Lomba panjat pinang dilakukan dengan menggunakan batang pohon pinang yang tinggi, biasanya 8–10 meter. Nantinya batang pohon tersebut dilumuri pelumas licin seperti oli, sabun, atau campuran minyak. Dengan puncak batang dipasang aneka hadiah yang menggiurkan, mulai dari peralatan rumah tangga, sepeda, uang tunai, hingga bahan makanan untuk diperubutkan.
Peserta biasanya dibagi menjadi tim berisi 4–8 orang. Mereka harus bekerja sama membentuk “piramida manusia” untuk mencapai hadiah di puncak. Tantangannya, batang yang licin membuat peserta sering tergelincir, sehingga butuh strategi dan koordinasi yang baik.
Sorak-sorai penonton, teriakan memberi semangat, dan tawa yang pecah setiap peserta terpeleset semuanya membuat panjat pinang tak sekadar lomba, melainkan ajang kebersamaan yang dinanti setiap tahun. Namun dibalik kemeriahan panjat pinang, ternyata ada kisah kelam dibaliknya.
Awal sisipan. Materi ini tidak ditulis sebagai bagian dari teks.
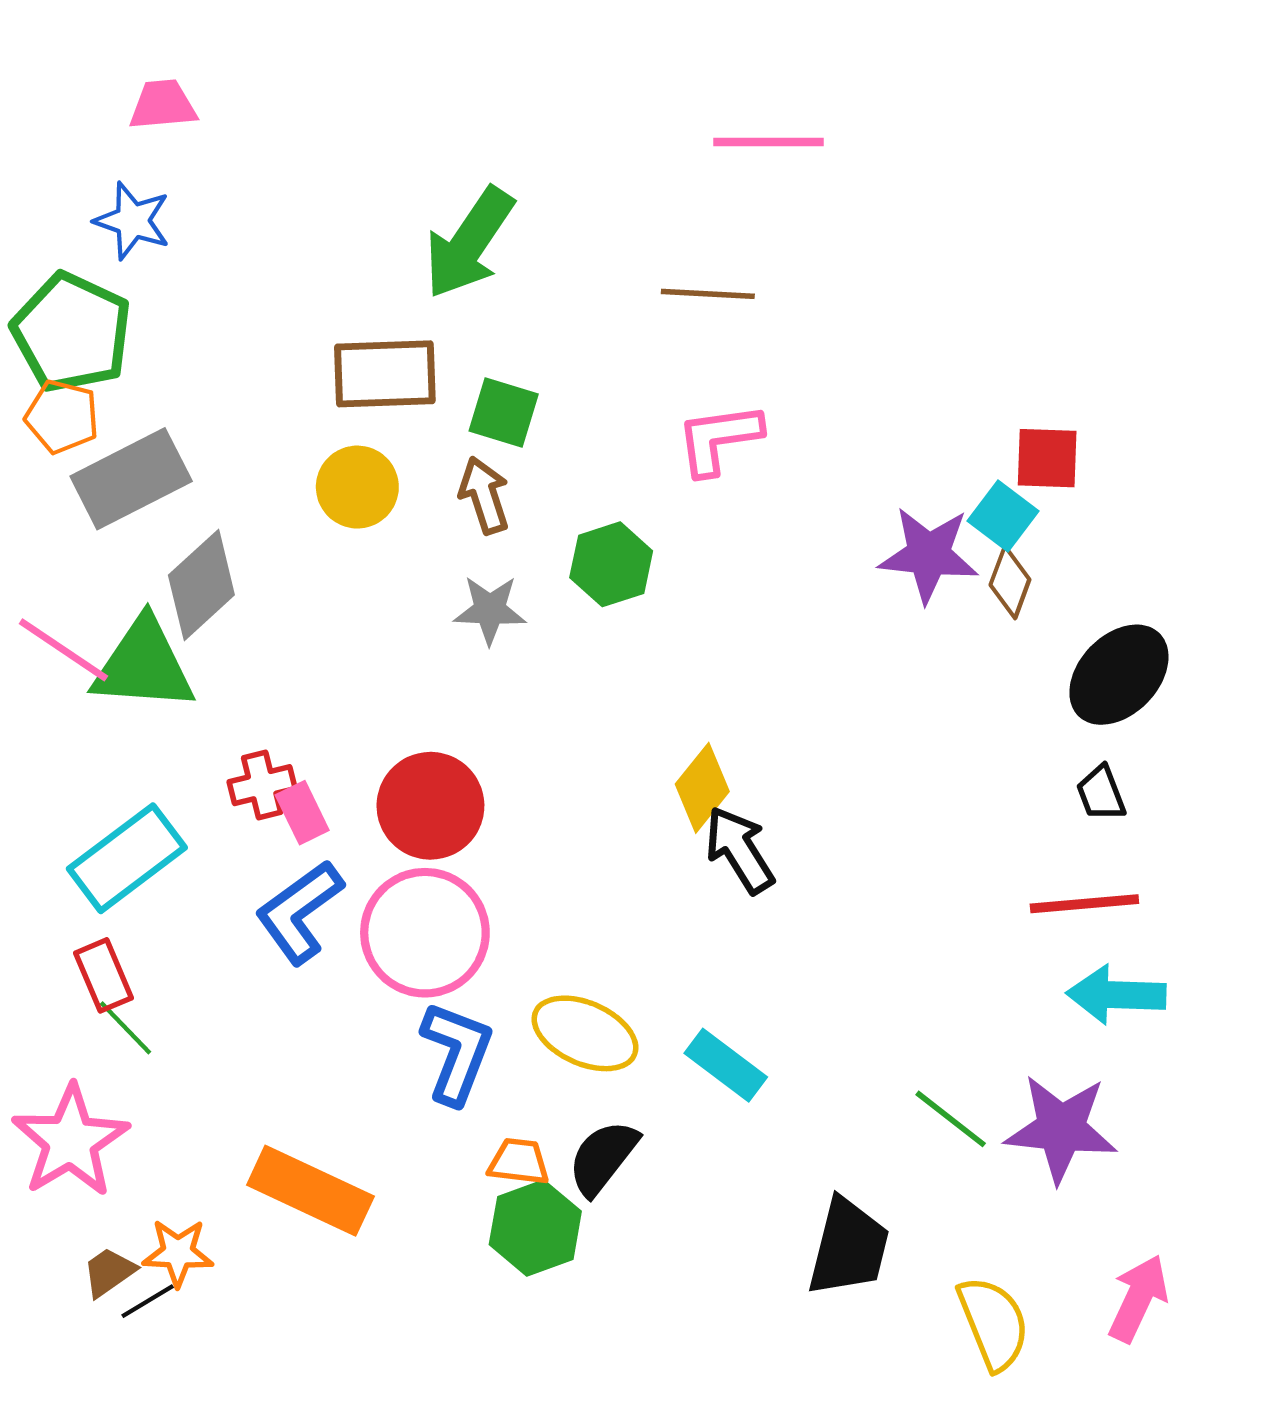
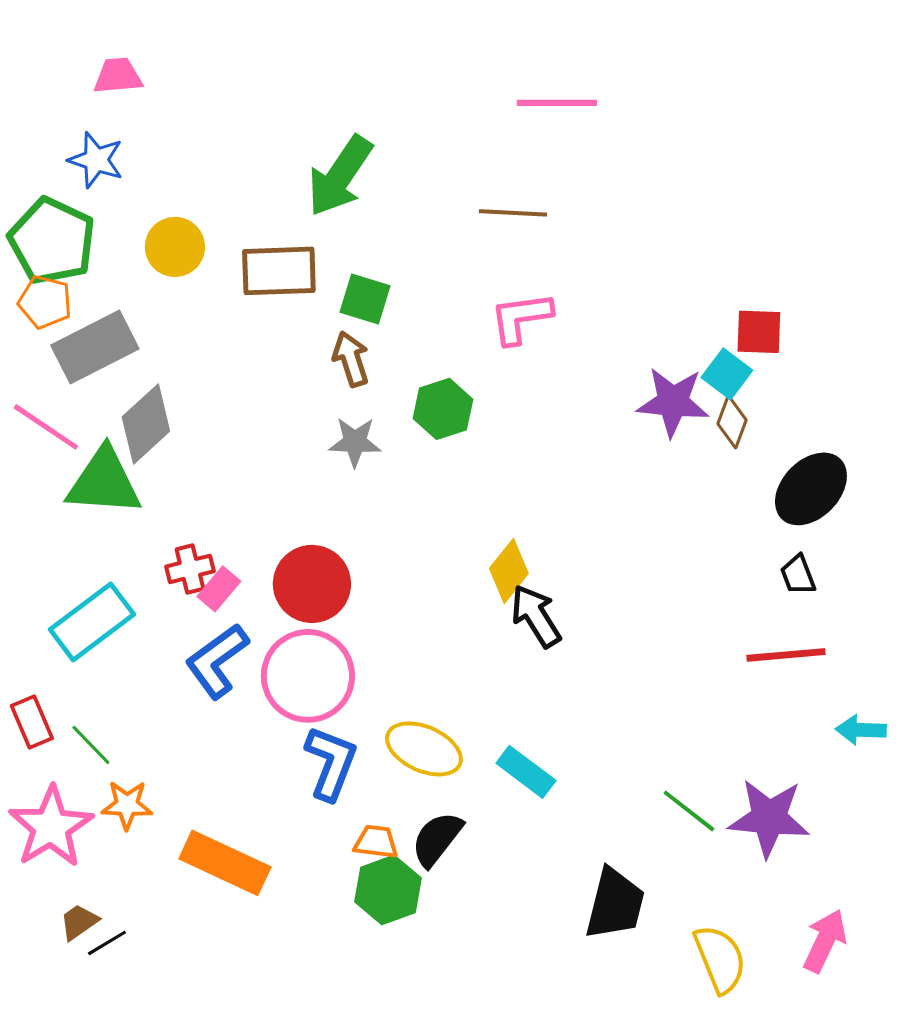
yellow circle: (357, 487) -> (175, 247), moved
pink line: (63, 650) -> (46, 427), moved
pink rectangle: (302, 813) -> (219, 589), turned 66
red rectangle: (103, 975) -> (32, 722), moved
cyan arrow: (1116, 995) -> (861, 730), moved, size x0.7
orange star: (178, 1253) -> (127, 805), moved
Sejarah Kelam Panjat Pinang
Dilansir dari berbagai sumber, perlombaan panjat pinang berasal dari masa penjajahan Belanda. Saat itu hanya warga pribumi saja yang boleh melakukan perlombaan ini. Perlombaan ini biasanya dilakukan setiap tanggal 31 Agustus sebagai bentuk perayaan ulang tahun ratu Belanda kala itu yakni Ratu Wilhelmina.
Dalam lomba tersebut, warga pribumi akan memperebutkan hadiah mulai dari bahan-bahan pokok, seperti tepung, kopi, gula, keju, baju, atau barang lainnya yang termasuk barang mewah bagi orang pribumi pada saat itu. Namun untuk mendapatkan hadiah tersebut tidaklah mudah, mereka harus memanjat tiang setinggi 5 meter yang dilumuri minyak.